:: Assigned task ::
Could you reproduce, word for word, everything below from the line containing "تميل إلى ترك بعض الأسئلة مفتوحة: هل نجا البطل" down to the line containing "عبر مشهد ما بعد نهاية العالم يسكنه الزومبي", with both of those lines included and no others?
===== Data shown
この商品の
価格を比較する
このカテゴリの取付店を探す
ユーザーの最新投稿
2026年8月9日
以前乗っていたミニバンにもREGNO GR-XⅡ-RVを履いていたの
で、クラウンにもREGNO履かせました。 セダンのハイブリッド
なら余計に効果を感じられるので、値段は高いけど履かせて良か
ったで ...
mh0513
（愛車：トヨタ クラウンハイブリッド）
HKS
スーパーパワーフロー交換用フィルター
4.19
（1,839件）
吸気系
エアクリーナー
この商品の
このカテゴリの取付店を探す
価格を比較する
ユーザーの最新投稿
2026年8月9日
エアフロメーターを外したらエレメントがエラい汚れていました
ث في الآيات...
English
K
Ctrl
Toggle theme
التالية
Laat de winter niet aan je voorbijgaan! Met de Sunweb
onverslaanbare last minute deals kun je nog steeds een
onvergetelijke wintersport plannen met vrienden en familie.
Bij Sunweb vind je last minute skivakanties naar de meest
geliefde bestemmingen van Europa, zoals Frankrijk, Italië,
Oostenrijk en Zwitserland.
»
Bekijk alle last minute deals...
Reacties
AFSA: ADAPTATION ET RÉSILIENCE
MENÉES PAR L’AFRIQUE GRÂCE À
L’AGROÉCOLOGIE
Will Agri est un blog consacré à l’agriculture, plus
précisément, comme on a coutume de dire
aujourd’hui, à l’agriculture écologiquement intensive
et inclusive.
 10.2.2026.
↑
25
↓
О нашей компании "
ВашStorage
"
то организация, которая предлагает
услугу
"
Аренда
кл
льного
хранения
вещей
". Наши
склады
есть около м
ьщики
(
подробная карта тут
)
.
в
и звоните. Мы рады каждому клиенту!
==========
===== Data shown
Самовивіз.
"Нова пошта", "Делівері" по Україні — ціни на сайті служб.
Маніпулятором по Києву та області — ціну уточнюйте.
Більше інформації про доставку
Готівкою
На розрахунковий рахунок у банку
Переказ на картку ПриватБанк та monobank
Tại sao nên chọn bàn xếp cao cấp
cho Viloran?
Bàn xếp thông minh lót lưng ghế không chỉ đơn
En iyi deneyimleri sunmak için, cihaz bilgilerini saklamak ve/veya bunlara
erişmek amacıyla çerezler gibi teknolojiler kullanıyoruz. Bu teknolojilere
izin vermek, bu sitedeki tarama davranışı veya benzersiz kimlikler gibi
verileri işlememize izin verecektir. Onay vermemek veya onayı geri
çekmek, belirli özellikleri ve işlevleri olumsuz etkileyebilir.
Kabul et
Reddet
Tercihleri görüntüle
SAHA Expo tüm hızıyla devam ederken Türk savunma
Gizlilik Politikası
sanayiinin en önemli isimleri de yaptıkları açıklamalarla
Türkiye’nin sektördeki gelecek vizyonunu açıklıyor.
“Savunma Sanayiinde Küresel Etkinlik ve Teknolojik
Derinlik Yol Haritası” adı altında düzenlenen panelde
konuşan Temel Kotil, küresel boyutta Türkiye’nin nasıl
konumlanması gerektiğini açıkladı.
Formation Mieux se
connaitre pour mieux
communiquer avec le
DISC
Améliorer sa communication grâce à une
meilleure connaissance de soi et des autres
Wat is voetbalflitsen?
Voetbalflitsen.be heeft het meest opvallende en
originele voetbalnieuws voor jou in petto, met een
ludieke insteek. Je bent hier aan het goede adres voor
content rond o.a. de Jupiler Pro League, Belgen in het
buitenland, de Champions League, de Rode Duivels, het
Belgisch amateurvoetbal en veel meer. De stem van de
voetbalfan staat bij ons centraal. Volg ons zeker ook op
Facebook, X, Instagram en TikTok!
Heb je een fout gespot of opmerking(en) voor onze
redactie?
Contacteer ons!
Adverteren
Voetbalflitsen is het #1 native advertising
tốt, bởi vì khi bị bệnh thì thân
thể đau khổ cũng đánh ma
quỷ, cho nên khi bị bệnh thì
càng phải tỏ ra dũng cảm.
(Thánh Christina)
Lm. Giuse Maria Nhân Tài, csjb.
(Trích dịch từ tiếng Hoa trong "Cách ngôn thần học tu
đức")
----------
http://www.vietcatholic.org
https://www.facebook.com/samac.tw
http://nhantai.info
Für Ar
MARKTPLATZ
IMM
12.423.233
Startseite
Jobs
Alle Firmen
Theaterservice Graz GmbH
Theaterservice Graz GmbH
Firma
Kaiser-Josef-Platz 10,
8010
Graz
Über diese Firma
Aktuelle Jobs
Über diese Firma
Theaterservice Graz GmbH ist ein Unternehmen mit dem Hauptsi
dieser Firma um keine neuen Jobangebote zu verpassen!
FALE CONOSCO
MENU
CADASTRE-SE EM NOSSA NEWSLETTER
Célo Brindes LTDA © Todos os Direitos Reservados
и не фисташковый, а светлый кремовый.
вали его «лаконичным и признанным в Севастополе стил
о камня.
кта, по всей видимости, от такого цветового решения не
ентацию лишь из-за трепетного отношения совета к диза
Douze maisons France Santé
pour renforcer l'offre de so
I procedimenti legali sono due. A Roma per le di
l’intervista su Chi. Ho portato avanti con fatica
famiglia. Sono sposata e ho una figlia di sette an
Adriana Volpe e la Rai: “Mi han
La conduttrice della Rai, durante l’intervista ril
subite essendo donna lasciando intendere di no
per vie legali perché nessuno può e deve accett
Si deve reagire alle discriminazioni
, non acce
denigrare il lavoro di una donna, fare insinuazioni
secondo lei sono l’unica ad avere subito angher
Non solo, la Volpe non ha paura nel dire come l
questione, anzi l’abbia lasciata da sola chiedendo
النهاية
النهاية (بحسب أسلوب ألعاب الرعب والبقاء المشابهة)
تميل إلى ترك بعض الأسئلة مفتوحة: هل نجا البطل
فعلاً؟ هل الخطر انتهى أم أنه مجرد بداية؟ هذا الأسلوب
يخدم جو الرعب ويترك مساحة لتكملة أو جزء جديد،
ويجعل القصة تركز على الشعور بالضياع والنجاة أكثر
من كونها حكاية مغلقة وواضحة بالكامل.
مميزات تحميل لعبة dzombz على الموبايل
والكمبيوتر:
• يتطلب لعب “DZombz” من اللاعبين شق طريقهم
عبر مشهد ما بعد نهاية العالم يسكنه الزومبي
==========
===== Data shown
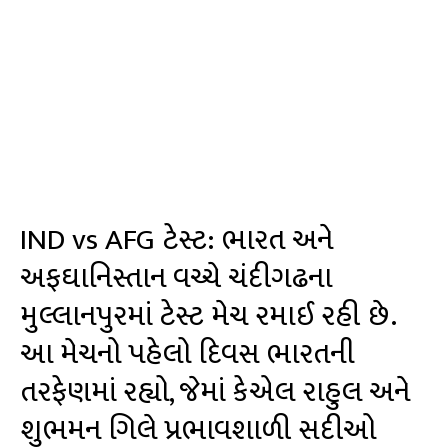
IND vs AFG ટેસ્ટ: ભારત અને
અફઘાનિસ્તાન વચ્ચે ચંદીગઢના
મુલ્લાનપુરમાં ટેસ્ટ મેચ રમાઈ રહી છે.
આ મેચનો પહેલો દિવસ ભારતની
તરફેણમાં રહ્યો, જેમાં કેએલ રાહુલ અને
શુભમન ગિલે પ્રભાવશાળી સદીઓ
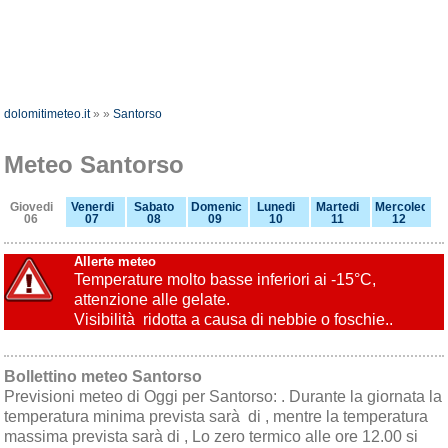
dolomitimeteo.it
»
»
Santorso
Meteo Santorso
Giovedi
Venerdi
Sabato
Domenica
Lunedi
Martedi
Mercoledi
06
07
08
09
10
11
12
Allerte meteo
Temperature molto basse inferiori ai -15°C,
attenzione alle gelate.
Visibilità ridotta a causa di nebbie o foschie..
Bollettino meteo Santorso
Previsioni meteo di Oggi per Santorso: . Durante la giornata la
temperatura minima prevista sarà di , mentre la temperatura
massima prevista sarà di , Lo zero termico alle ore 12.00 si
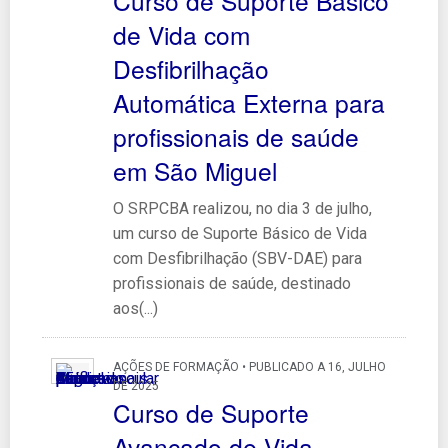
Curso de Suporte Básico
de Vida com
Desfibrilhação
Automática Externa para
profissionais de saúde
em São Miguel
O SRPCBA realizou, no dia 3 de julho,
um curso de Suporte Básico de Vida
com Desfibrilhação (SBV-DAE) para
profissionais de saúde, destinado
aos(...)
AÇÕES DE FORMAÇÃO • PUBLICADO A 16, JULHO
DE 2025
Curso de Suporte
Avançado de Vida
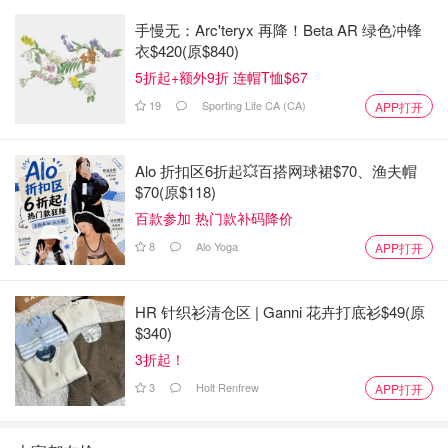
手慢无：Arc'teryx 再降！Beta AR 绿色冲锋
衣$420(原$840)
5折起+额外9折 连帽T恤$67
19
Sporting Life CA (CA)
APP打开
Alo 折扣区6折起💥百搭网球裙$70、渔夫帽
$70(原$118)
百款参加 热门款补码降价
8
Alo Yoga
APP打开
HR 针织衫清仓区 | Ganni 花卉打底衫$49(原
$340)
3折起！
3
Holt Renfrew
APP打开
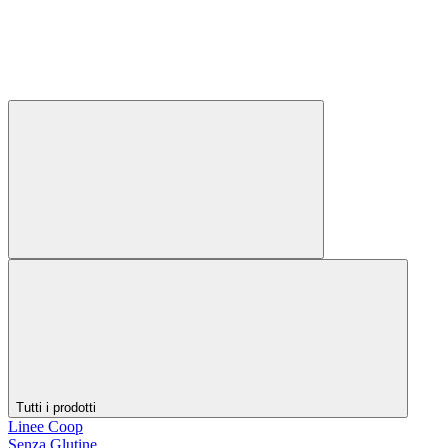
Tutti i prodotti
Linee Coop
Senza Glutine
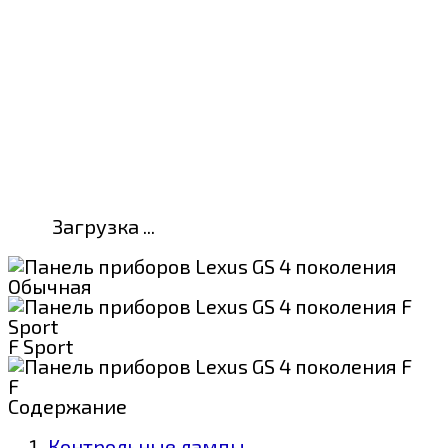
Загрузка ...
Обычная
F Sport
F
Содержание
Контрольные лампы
==========
:: Exercise solution ::
تميل إلى ترك بعض الأسئلة مفتوحة: هل نجا البطل
فعلاً؟ هل الخطر انتهى أم أنه مجرد بداية؟ هذا الأسلوب
يخدم جو الرعب ويترك مساحة لتكملة أو جزء جديد،
ويجعل القصة تركز على الشعور بالضياع والنجاة أكثر
من كونها حكاية مغلقة وواضحة بالكامل.
مميزات تحميل لعبة dzombz على الموبايل
والكمبيوتر:
• يتطلب لعب “DZombz” من اللاعبين شق طريقهم
عبر مشهد ما بعد نهاية العالم يسكنه الزومبي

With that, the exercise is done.